その事を踏まえた上で建物を解体するのかどうかを考えてみましょう。
4.将来利用するため相続した空き家を維持管理する
相続した空き家にいずれ自分が住む事を考えていて、人に貸したり売りたくないという方もおられます。その場合には、きちんとした維持管理をしていく事が求められます。
維持管理をきちんとしていれば、建物を良い状態に保つ事ができます。一度劣化した家を修理するより、定期的なメンテナンスをしていく方が結果的に費用が安く済みます。
自分で管理する事ができる場合は良いのですが、住まいが離れていたり、忙しくてメンテナンスに時間と手間をかける事が難しい場合は、空き家管理のサービスを提供している業者などに依頼するという方法もあります。

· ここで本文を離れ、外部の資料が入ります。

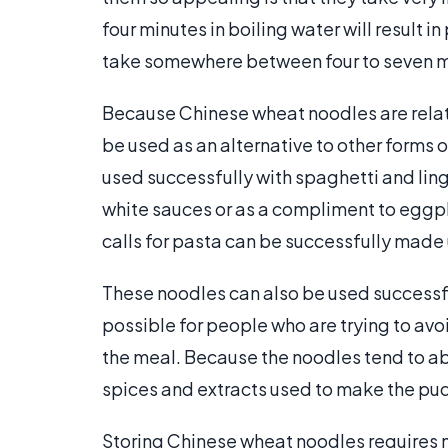
four minutes in boiling water will result i
take somewhere between four to seven m
Because Chinese wheat noodles are relati
be used as an alternative to other forms 
used successfully with spaghetti and ling
white sauces or as a compliment to eggpla
calls for pasta can be successfully mad
These noodles can also be used successful
possible for people who are trying to avoi
the meal. Because the noodles tend to abso
spices and extracts used to make the pu
Storing Chinese wheat noodles requires no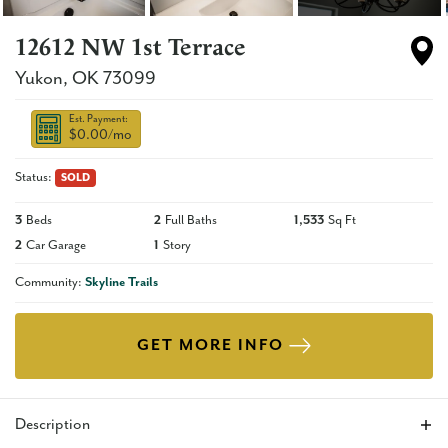
12612 NW 1st Terrace
Yukon
,
OK
73099
Est. Payment:
$0.00
/mo
Status:
SOLD
3
Beds
2
Full Baths
1,533
Sq Ft
2
Car Garage
1
Story
Community:
Skyline Trails
GET MORE INFO
Description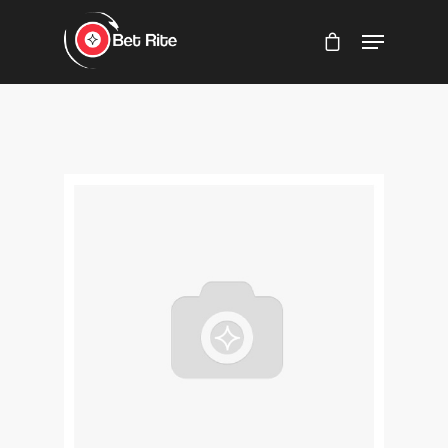
Hit enter to search or ESC to close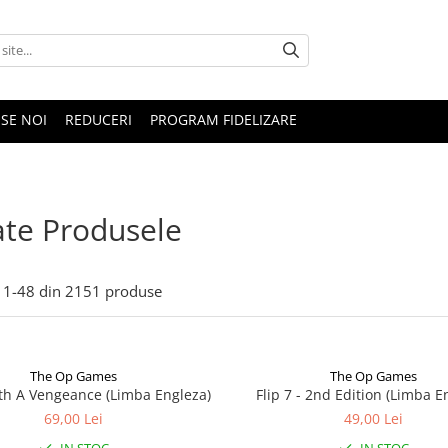
SE NOI
REDUCERI
PROGRAM FIDELIZARE
te Produsele
1-
48
din
2151
produse
The Op Games
The Op Games
ith A Vengeance (Limba Engleza)
Flip 7 - 2nd Edition (Limba E
69,00 Lei
49,00 Lei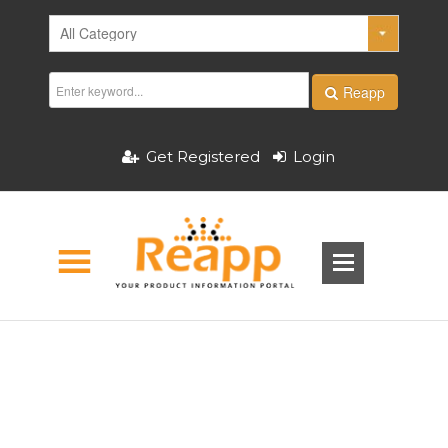
Reapp
Get Registered
Login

インターネットなどで検索すれば、いくつか業者を見つける事ができるでしょう。
空き家をきちんと管理をしていくべき他の理由は、空き家を放置していると、様々なリスクが発生するからです。
その点については、次の項目で解説していきます。
はっきり言って相続した空き家は放っておくと良い事がない
相続した空き家をそのままにしてしまう理由はたくさんあります。
- 相続人の間で空き家をどうするかなかなか意見がまとまらない
- 相続した家を売ったり貸したりして活用するのは気が引ける
- 一体どこに相談すれば良いのかわからない
- 忙しくて考える時間も精神的余裕もない
このような理由で、相続した空き家を放置してしまう場合があります。
でも、相続した空き家を何もせずに放置すると様々なリスクや経済的損失が発生してしまう可能性があります。
災害時のリスク
台風や地震などの災害が発生した場合、建物が老朽化していると倒壊してしまったり、壁や屋根材が剥がれて周辺の家や人に二次被害を与えてしまう可能性があります。

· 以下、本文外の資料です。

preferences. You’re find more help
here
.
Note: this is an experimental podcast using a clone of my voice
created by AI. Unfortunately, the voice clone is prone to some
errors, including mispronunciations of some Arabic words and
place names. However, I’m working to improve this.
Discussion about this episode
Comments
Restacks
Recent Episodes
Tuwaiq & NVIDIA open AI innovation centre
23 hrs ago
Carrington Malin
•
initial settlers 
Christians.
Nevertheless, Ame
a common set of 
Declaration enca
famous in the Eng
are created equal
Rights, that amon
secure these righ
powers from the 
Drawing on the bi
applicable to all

その場合、建物の所有者が損害賠償など民事上の責任を問われる可能性があります。
周辺環境への悪影響
空き家があると、ゴミが敷地内に捨てられたり、不審者が入り込んだり、周辺の治安や環境に悪影響を及ぼす危険があります。
また庭の草木が伸び放題になっていると、スズメバチやその他の害獣が発生してしまう可能性もあります。
特定空き家に指定されるリスク
平成26年に「空家等対策の推進に関する特別措置法」が制定されました。この法律に基づき、自治体によって「特定空家」に指定されると、様々なデメリットが生じるようになります。
例えば、自治体から「特定空家」として除却や改善の勧告を受けると、固定資産税の優遇措置が受けられなくなります。そうなると税額が最大で6倍ほどになる可能性があります。

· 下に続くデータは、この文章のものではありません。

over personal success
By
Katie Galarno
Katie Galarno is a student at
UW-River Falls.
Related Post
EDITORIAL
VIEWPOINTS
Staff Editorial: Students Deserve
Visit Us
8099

また、勧告に従わないと過料を課せられたり強制的に行政による取り壊し、費用の請求という可能性も出てきます。
「空き家等対策の推進に関する特別措置法」について、詳しくは国土交通省のホームページをご覧ください。
今すぐにできる3つの事とは?
空き家を放置しておくのはリスクが多いという事を解説してきました。でも、一体何から手をつければ良いの?と思われるかもしれませんね。
まずは、次の3つの事を順番に行ってみましょう。
- 家族と相談して方向性を決める
- 売った場合、貸した場合の価格を見積もる
- 自治体の行っている施策について役所に確認する
1.家族と相談して方向性を決める
まずは、「空き家を今後どうするのか」という方向性を決めましょう。
相続人など、関係者が複数いる場合には、皆で話し合いをする必要があるかもしれません。でも、まずは自分がどうしたいか、どうするべきだと思うかをはっきりさせ、その上で話し合いましょう。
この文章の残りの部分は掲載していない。